We are not unmindful of the principles announced in Pierce v. Pierce (71 N. Y. 154), where it was said (at pp. 157, 158): “ Courts will not enforce contracts of this nature against the wife where the circumstances establish that she has been over-reached and deceived, or been induced by false representations to enter into a contract which does not express or carry out the real intention of the parties.” But in that case the agreement was found to have been induced by fraud. Accordingly it has no application here where we find in the agreement neither ambiguity, which makes uncertain the intent of the parties, nor fraud in its inception. In the case last cited the court was careful to point out in relation to antenuptial agreements that (p. 157): “ When fairly made and executed without fraud or imposition, they will be enforced by the courts.”

The trial court has also found that “ a construction of the ante-nuptial agreement whereby the plaintiff was to receive merely an annuity of $1,500 a year would be unfair, unreasonable and unconscionable.” But in the absence of fraud and ambiguity “We are not at liberty to revise while professing to construe.” (Sun P. & P. Assn. v. Remington P. & P. Co., 235 N. Y. 338, 346.) “ The court cannot substitute a different contract in place of the one actually made because it may think that the plaintiff was unwise in making it.” (Carroll v. Title Guarantee & Trust Co., 131 App. Div. 221, 223.) “ If the language is clear and unambiguous it must be taken according to its plain meaning as expressive of the intention of the parties, and under settled principles of judicial decision should not be controlled by the supposed inconvenience or hardship that may follow such construction.” (Loud v. Pomona Land & Water Co., 153 U. S. 564, 576; Schoonmaker v. Hoyt, 148 N. Y. 425, 431.)

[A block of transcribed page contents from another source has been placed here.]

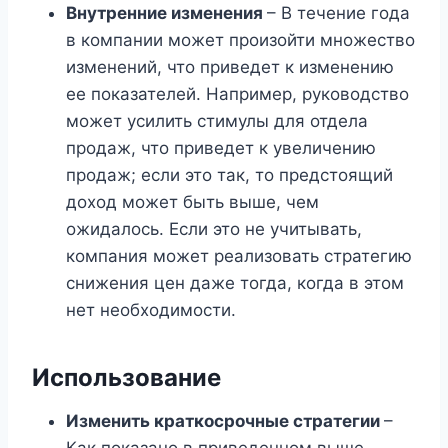
Внутренние изменения
– В течение года
в компании может произойти множество
изменений, что приведет к изменению
ее показателей. Например, руководство
может усилить стимулы для отдела
продаж, что приведет к увеличению
продаж; если это так, то предстоящий
доход может быть выше, чем
ожидалось. Если это не учитывать,
компания может реализовать стратегию
снижения цен даже тогда, когда в этом
нет необходимости.
Использование
Изменить краткосрочные стратегии
–
Как показано в приведенном выше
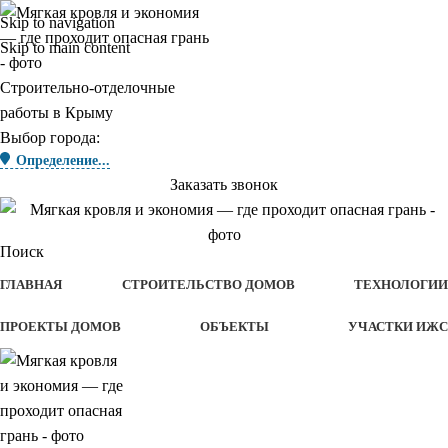
Skip to navigation
Skip to main content
Строительно-отделочные
работы в Крыму
Выбор города:
Определение...
Заказать звонок
Поиск
ГЛАВНАЯ
СТРОИТЕЛЬСТВО ДОМОВ
ТЕХНОЛОГИИ
ПРОЕКТЫ ДОМОВ
ОБЪЕКТЫ
УЧАСТКИ ИЖС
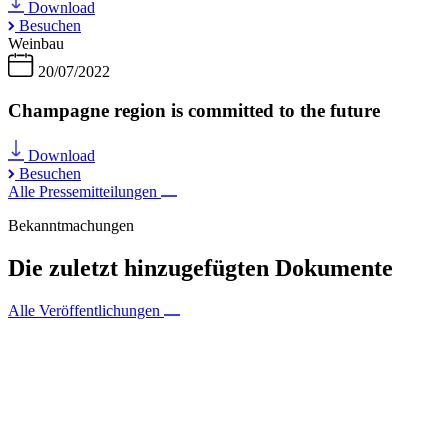
Download
Besuchen
Weinbau
20/07/2022
Champagne region is committed to the future
Download
Besuchen
Alle Pressemitteilungen
Bekanntmachungen
Die zuletzt hinzugefügten Dokumente
Alle Veröffentlichungen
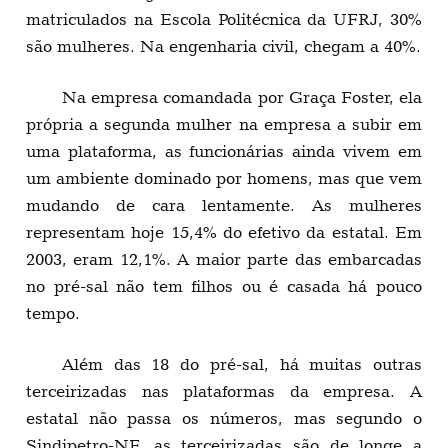
matriculados na Escola Politécnica da UFRJ, 30%
são mulheres. Na engenharia civil, chegam a 40%.
Na empresa comandada por Graça Foster, ela
própria a segunda mulher na empresa a subir em
uma plataforma, as funcionárias ainda vivem em
um ambiente dominado por homens, mas que vem
mudando de cara lentamente. As mulheres
representam hoje 15,4% do efetivo da estatal. Em
2003, eram 12,1%. A maior parte das embarcadas
no pré-sal não tem filhos ou é casada há pouco
tempo.
Além das 18 do pré-sal, há muitas outras
terceirizadas nas plataformas da empresa. A
estatal não passa os números, mas segundo o
Sindipetro-NF, as terceirizadas são de longe a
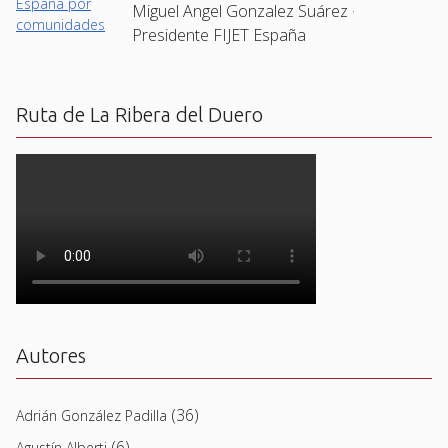
Miguel Angel Gonzalez Suárez ·
Presidente FIJET España
Ruta de La Ribera del Duero
Autores
(36)
Adrián González Padilla
(6)
Agustín Alberti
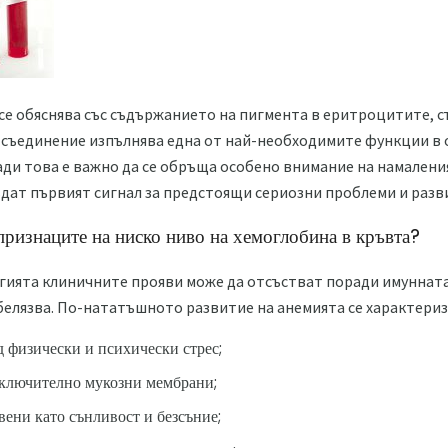
се обяснява със съдържанието на пигмента в еритроцитите, 
 съединение изпълнява една от най-необходимите функции в 
ди това е важно да се обръща особено внимание на намалени
ъдат първият сигнал за предстоящи сериозни проблеми и разв
признаците на ниско ниво на хемоглобина в кръвта?
огията клиничните прояви може да отсъстват поради имуннат
белязва. По-нататъшното развитие на анемията се характериз
д физически и психически стрес;
включително мукозни мембрани;
вени като сънливост и безсъние;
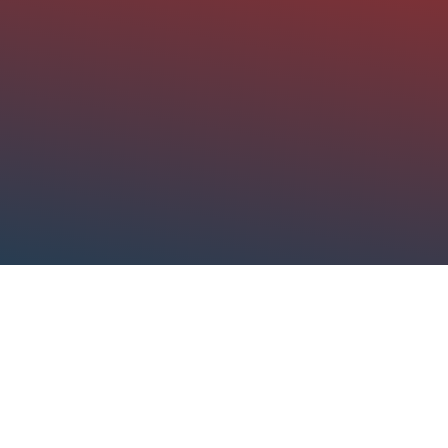
s – 2021
Nacimientos – año 2020
diciembre 29, 2020
Ver más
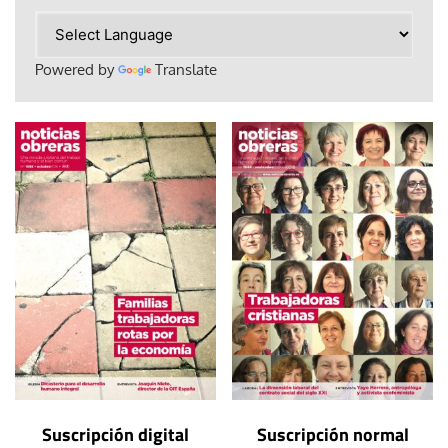
Powered by
Translate
Suscripción digital
Suscripción normal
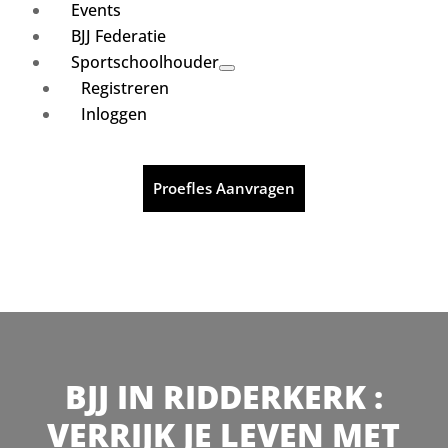
Events
BJJ Federatie
Sportschoolhouder
Registreren
Inloggen
Proefles Aanvragen
BJJ IN RIDDERKERK :
VERRIJK JE LEVEN MET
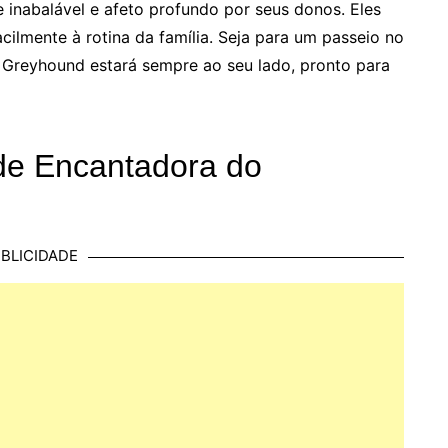
e inabalável e afeto profundo por seus donos. Eles
ilmente à rotina da família. Seja para um passeio no
 Greyhound estará sempre ao seu lado, pronto para
de Encantadora do
BLICIDADE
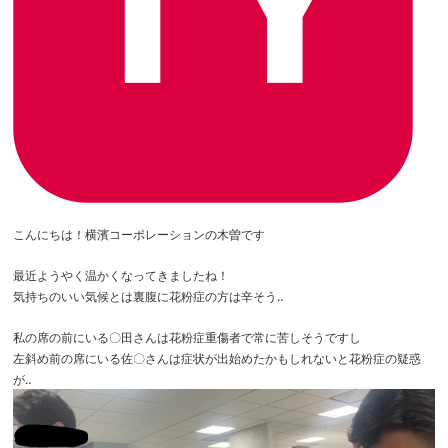
こんにちは！横濱コーポレーションの木曽です
最近ようやく温かくなってきましたね！
気持ちのいい気候とは裏腹に花粉症の方は辛そう‥
私の席の前にいる〇田さんは花粉症重傷者で常に苦しそうですし
左斜め前の席にいる佐〇さんは症状が出始めたかもしれないと花粉症の疑惑
が‥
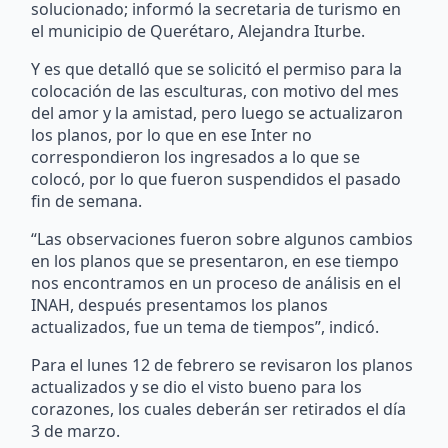
solucionado; informó la secretaria de turismo en
el municipio de Querétaro, Alejandra Iturbe.
Y es que detalló que se solicitó el permiso para la
colocación de las esculturas, con motivo del mes
del amor y la amistad, pero luego se actualizaron
los planos, por lo que en ese Inter no
correspondieron los ingresados a lo que se
colocó, por lo que fueron suspendidos el pasado
fin de semana.
“Las observaciones fueron sobre algunos cambios
en los planos que se presentaron, en ese tiempo
nos encontramos en un proceso de análisis en el
INAH, después presentamos los planos
actualizados, fue un tema de tiempos”, indicó.
Para el lunes 12 de febrero se revisaron los planos
actualizados y se dio el visto bueno para los
corazones, los cuales deberán ser retirados el día
3 de marzo.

*588In connection with the finding'by the trial court last quoted above we note from the record that in addition to the annuity, plaintiff’s husband made her the beneficiary of fife insurance in the amount of $15,000, which was paid in full; and in addition to her income from the trust during their married life he was not ungenerous in his gifts to her of corporate stock. If, despite such provision for the plaintiff by her husband, it shall still be said that the agreement under consideration is unfair, it must be remembered that generosity is a voluntary attribute and cannot be enforced even by a chancellor.” (Graf v. Hope Building Corp., 254 N. Y. 1, 4.)

The judgment from which appeal is taken should be reversed on the law and facts, with costs, and the complaint dismissed, with costs. Certain findings of fact and conclusions of law are disapproved and reversed and new findings of fact and conclusions of law made. In view of this determination the appeal by the plaintiff from that portion of the judgment which denies interest upon the award made is dismissed as academic, without costs.

All concur. Present — Sears, P. J., Edgcomb, Thompson, Crosby and Lewis, JJ.

Judgment reversed on the law and facts, with costs, and complaint dismissed, with costs. Certain findings of fact and conclusions of law disapproved and reversed and new findings and conclusions made. Appeal of the plaintiff dismissed, without costs as academic.